Predictive Maintenance

Predictive maintenance is a method for minimizing downtime, reducing maintenance costs, and enhancing vehicle safety and reliability.

AI-based failure prediction of a shock absorber
AI-based failure prediction of a shock absorber in the NGC framework, used for predictive maintenance.

Predictive maintenance of shock absorbers

A shock absorber is predestined for predictive maintenance, as it is vital not only for a comfortable driving experience but also for ensuring vehicle safety. This becomes even more critical in automated driving, where vehicles need to self-monitor and schedule maintenance before any component failure occurs.

We have developed a machine learning-based methodology to predict the degradation of shock absorbers and provide predictive maintenance recommendations. By leveraging intelligent techniques to analyze vehicle dynamics, we can extract system health information and forecast its future state. To achieve this, we utilize operational design domains* to define the threshold until vehicle functionality remains unrestricted and safety is uncompromised.

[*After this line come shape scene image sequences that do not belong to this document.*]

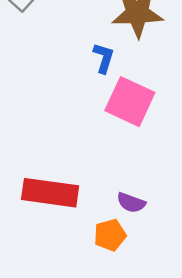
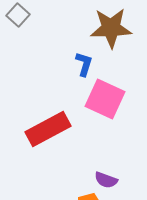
red rectangle: (50, 193) -> (48, 129), moved, turned -36

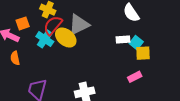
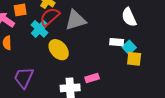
yellow ellipse: (66, 38) -> (59, 50), moved
pink rectangle: (135, 77) -> (92, 78), moved

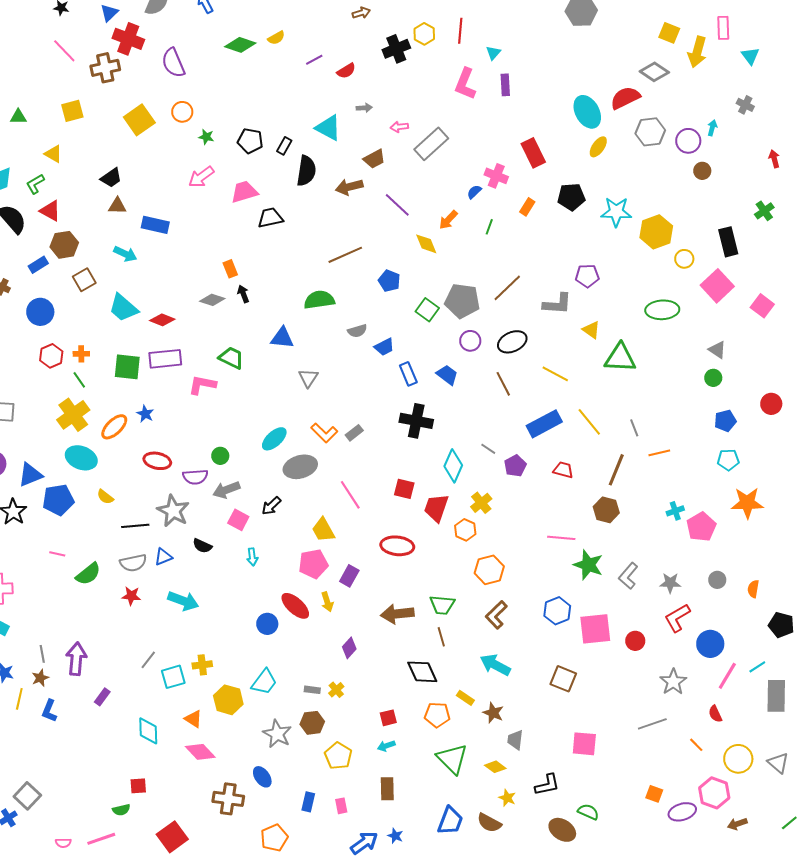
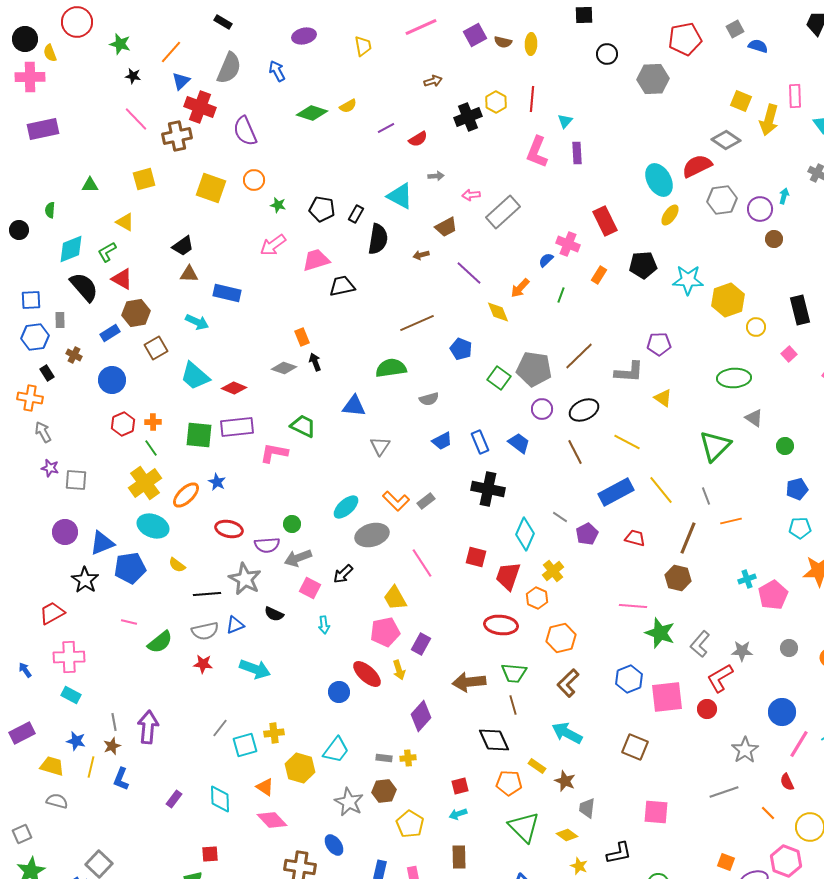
yellow square: (139, 120) -> (211, 188), turned -36
brown arrow: (349, 187) -> (421, 255), size x0.6
pink square: (717, 286) -> (789, 354), size x0.5
blue trapezoid: (384, 347) -> (442, 441), moved
gray triangle: (717, 350) -> (754, 418), moved
green triangle: (620, 358) -> (715, 446), moved, turned -48
red ellipse: (397, 546) -> (501, 625), moved
red L-shape: (677, 618) -> (720, 678), moved
purple diamond: (349, 648) -> (421, 716), size x1.4
yellow cross: (336, 690) -> (408, 758), turned 35
purple rectangle: (102, 697) -> (174, 799), moved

*The Operational Design Domain describes the specific operational environment in which an automated vehicle or driving function can be safely operated.

Predictive maintenance: shock absorber test
Testing shock absorber degradation in the NGC simulation framework in CARLA.

The use of AI-based predictive maintenance will benefit the automotive industry by reducing unexpected breakdowns and extending component lifespan, particularly in automated vehicles. Vehicle manufacturers can enhance vehicle reliability and safety, reducing repair costs and improving customer trust. This proactive approach strengthens trust in the safety and reliability of automated driving systems.